Leur mission: détruire les engins de chantier qui permettent à l'Armée de libération nationale (ELN) et à des groupes dissidents des Forces armées révolutionnaires de Colombie (FARC), qui rejettent l'accord de paix signé en 2016, de financer leurs activités.
Au milieu de la végétation, dans cette région frontalière avec l'Équateur où l'AFP a pu se rendre, non loin des cratères creusés par les mineurs, huit engins de chantier sont détruits à l'aide d'explosifs ou de grenades.
Au moins 5 km2 de jungle ont déjà été rasés par les engins. Selon le dernier rapport de l'ONU, en 2021, l'exploitation minière illégale a dévasté plus de 640 km2 en Colombie.
"Les groupes armés illégaux (...) tirent profit de cette exploitation aurifère. S'ils ne sont pas les propriétaires directs des engins, ils font en sorte de se faire verser une taxe", explique le major Hugo Nelson Gallego, chef du commandement spécial de la police contre les mines illégales.
Gaz lacrymogènes
Vue depuis un hélicoptère d'un lieu d'extraction illégale d'or à Triangulo de Telembi, en Colombie, le 25 janvier. |
Photo : AFP/VNA/CVN |
Des dizaines de jeunes jettent des pierres sur les forces de l'ordre pour tenter de sauver les bulldozers qu'ils ont durement amenés jusqu'ici. Certains essaient d'éteindre les flammes avec de l'eau. La police anti-émeutes répond avec des gaz lacrymogènes.
Des familles avec leurs enfants observent depuis leurs maisons en bois, où elles luttent pour survivre sous le joug des groupes armés et des effets du mercure, utilisé dans les mines mais qui finit dans les cours d'eaux.

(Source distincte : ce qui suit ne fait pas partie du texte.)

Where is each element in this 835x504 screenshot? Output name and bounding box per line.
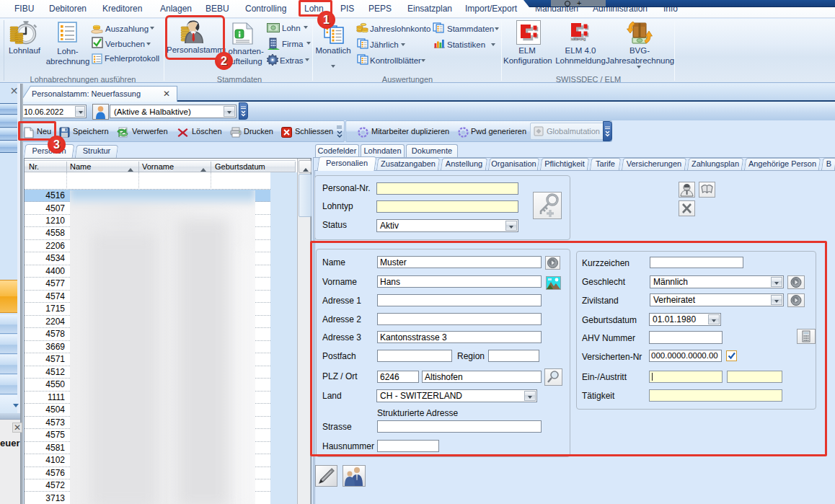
svg-text:säla•u•g: säla•u•g <box>571 37 586 41</box>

La Colombie fait face à ce type d'exploitation minière illégale d'or, mais aussi de platine, d'argent ou d'autres minerais, depuis 2012. Depuis cette date et sous l'impulsion renouvelée du président de gauche Gustavo Petro, arrivé à la tête du pays en août, plus de 800 engins de chantier utilisés dans des mines illégales ont été détruits.
Vu du ciel, des taches brunes au milieu du vert de la dense jungle montrent les dégâts. L'extraction d'or implique de couper des arbres et de retourner le sol. Des bassins aux eaux troubles trahissent l'utilisation de mercure pour séparer l'or des autres sédiments.
Les mineurs "le déversent dans la rivière (...) et cela a pour effet de contaminer toute la zone où se déroule l'activité", explique le général Javier Africano, du commandement de la lutte contre le trafic de drogue.
Pollution au mercure
Un policier anti-émeute se tient à côté d'un engin de chantier en feu auparavant utilisé sur un site d'exploitation aurifère illégale à Triangulo de Telembi, en Colombie, le 25 janvier. |
Photo : AFP/VNA/CVN |
Malgré la limitation de sa production et de son utilisation depuis 2018, la Colombie est le pays au monde où la pollution au mercure est la plus importante proportionnellement à la population, selon des données officielles.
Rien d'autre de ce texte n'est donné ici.